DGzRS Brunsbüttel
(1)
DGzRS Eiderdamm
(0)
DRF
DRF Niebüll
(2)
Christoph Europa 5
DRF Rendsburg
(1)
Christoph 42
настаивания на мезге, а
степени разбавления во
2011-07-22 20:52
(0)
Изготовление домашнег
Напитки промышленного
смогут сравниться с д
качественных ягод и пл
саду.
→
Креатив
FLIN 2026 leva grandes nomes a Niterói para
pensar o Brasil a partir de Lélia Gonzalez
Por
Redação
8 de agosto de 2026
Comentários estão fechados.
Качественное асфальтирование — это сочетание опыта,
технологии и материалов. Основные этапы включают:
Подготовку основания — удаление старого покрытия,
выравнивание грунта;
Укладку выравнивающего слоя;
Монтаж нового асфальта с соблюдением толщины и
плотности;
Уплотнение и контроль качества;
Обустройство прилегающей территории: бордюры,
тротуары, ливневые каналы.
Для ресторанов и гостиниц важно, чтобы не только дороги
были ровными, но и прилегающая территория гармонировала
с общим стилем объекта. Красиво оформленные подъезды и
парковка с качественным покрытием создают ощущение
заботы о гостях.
===
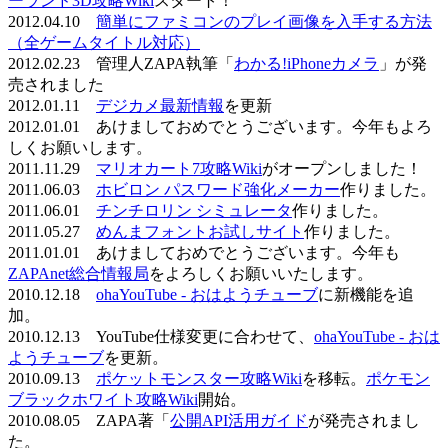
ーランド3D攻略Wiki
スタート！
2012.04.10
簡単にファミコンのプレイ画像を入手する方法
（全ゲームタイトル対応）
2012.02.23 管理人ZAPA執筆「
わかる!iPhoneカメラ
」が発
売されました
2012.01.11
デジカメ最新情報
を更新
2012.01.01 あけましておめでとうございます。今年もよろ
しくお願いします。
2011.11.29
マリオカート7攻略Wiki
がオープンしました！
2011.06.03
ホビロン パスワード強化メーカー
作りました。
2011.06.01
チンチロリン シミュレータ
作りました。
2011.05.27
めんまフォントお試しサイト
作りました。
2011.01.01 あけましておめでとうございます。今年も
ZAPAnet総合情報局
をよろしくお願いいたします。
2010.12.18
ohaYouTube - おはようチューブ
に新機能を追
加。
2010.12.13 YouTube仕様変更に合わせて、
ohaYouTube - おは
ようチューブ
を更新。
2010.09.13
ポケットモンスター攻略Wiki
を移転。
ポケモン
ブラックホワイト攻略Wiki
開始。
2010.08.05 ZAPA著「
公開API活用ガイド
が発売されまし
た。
===
Reproduce the lines of the entries above from the one with "pensar o Brasil a partir de Lélia Gonzalez" to the one with "Укладку выравнивающего слоя;", both included, exactly and without any other line.

pensar o Brasil a partir de Lélia Gonzalez
Por
Redação
8 de agosto de 2026
Comentários estão fechados.
Качественное асфальтирование — это сочетание опыта,
технологии и материалов. Основные этапы включают:
Подготовку основания — удаление старого покрытия,
выравнивание грунта;
Укладку выравнивающего слоя;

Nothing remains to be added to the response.